• [About this task]: Look below for the line with "Çok Sağlıksız" and the line with "машин было потеряно сирийской армией в боях с"; repeat exactly those two lines and all lines between them, but no pictures.

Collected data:
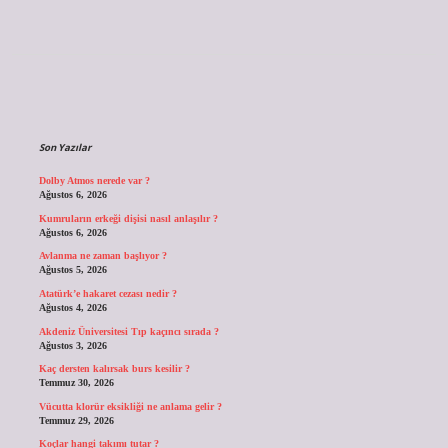
Sidebar
Son Yazılar
Dolby Atmos nerede var ?
Ağustos 6, 2026
Kumruların erkeği dişisi nasıl anlaşılır ?
Ağustos 6, 2026
Avlanma ne zaman başlıyor ?
Ağustos 5, 2026
Atatürk’e hakaret cezası nedir ?
Ağustos 4, 2026
Akdeniz Üniversitesi Tıp kaçıncı sırada ?
Ağustos 3, 2026
Kaç dersten kalırsak burs kesilir ?
Temmuz 30, 2026
Vücutta klorür eksikliği ne anlama gelir ?
Temmuz 29, 2026
Koçlar hangi takımı tutar ?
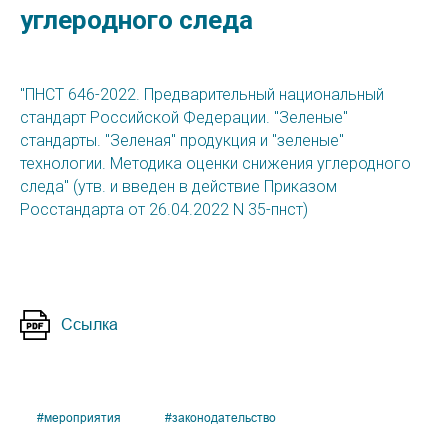
углеродного следа
"ПНСТ 646-2022. Предварительный национальный
стандарт Российской Федерации. "Зеленые"
стандарты. "Зеленая" продукция и "зеленые"
технологии. Методика оценки снижения углеродного
следа" (утв. и введен в действие Приказом
Росстандарта от 26.04.2022 N 35-пнст)
Ссылка
#мероприятия
#законодательство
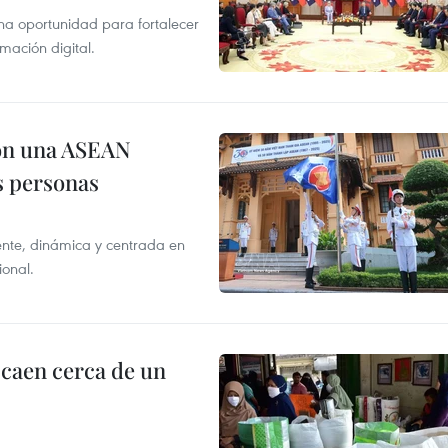
na oportunidad para fortalecer
mación digital.
on una ASEAN
as personas
nte, dinámica y centrada en
ional.
 caen cerca de un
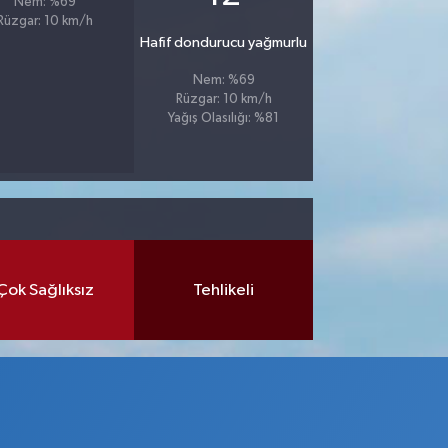
Nem: %69
Rüzgar: 10 km/h
Hafif dondurucu yağmurlu
Nem: %69
Rüzgar: 10 km/h
Yağış Olasılığı: %81
Çok Sağlıksız
Tehlikeli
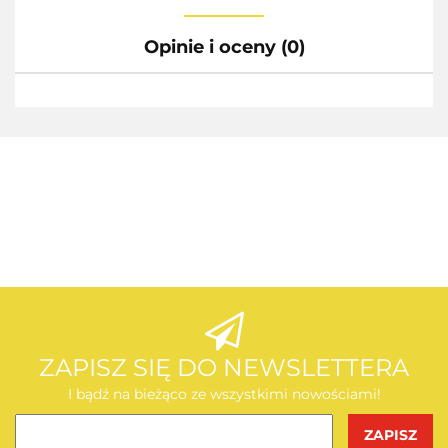
Opinie i oceny (0)
AEG
AEG
ZAPISZ SIĘ DO NEWSLETTERA
I bądź na bieżąco ze wszystkimi nowościami!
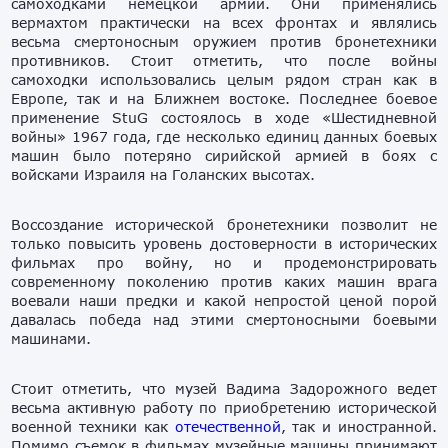
самоходками немецкой армии. Они применялись
вермахтом практически на всех фронтах и являлись
весьма смертоносным оружием против бронетехники
противников. Стоит отметить, что после войны
самоходки использовались целым рядом стран как в
Европе, так и на Ближнем востоке. Последнее боевое
применение StuG состоялось в ходе «Шестидневной
войны» 1967 года, где несколько единиц данных боевых
машин было потеряно сирийской армией в боях с
войсками Израиля на Голанских высотах.
Воссоздание исторической бронетехники позволит не
только повысить уровень достоверности в исторических
фильмах про войну, но и продемонстрировать
современному поколению против каких машин врага
воевали наши предки и какой непростой ценой порой
давалась победа над этими смертоносными боевыми
машинами.
Стоит отметить, что музей Вадима Задорожного ведет
весьма активную работу по приобретению исторической
военной техники как
отечественной
, так и иностранной.
Помимо съемок в фильмах музейные машины принимают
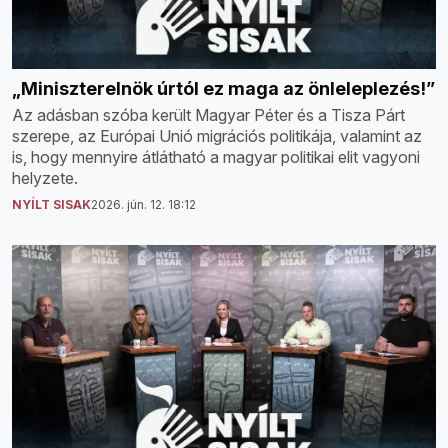
„Miniszterelnök úrtól ez maga az önleleplezés!”
Az adásban szóba került Magyar Péter és a Tisza Párt
szerepe, az Európai Unió migrációs politikája, valamint az
is, hogy mennyire átlátható a magyar politikai elit vagyoni
helyzete.
NYÍLT SISAK
2026. jún. 12. 18:12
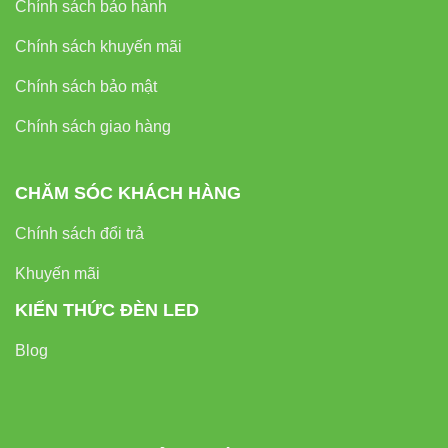
Chính sách bảo hành
Chính sách khuyến mãi
Chính sách bảo mật
Chính sách giao hàng
CHĂM SÓC KHÁCH HÀNG
Chính sách đổi trả
Khuyến mãi
KIẾN THỨC ĐÈN LED
Blog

• [Reply]:
Çok Sağlıksız
Tehlikeli
Opinie i oceny (0)
AEG
AEG
ZAPISZ SIĘ DO NEWSLETTERA
I bądź na bieżąco ze wszystkimi nowościami!
самоходками немецкой армии. Они применялись
вермахтом практически на всех фронтах и являлись
весьма смертоносным оружием против бронетехники
противников. Стоит отметить, что после войны
самоходки использовались целым рядом стран как в
Европе, так и на Ближнем востоке. Последнее боевое
применение StuG состоялось в ходе «Шестидневной
войны» 1967 года, где несколько единиц данных боевых
машин было потеряно сирийской армией в боях с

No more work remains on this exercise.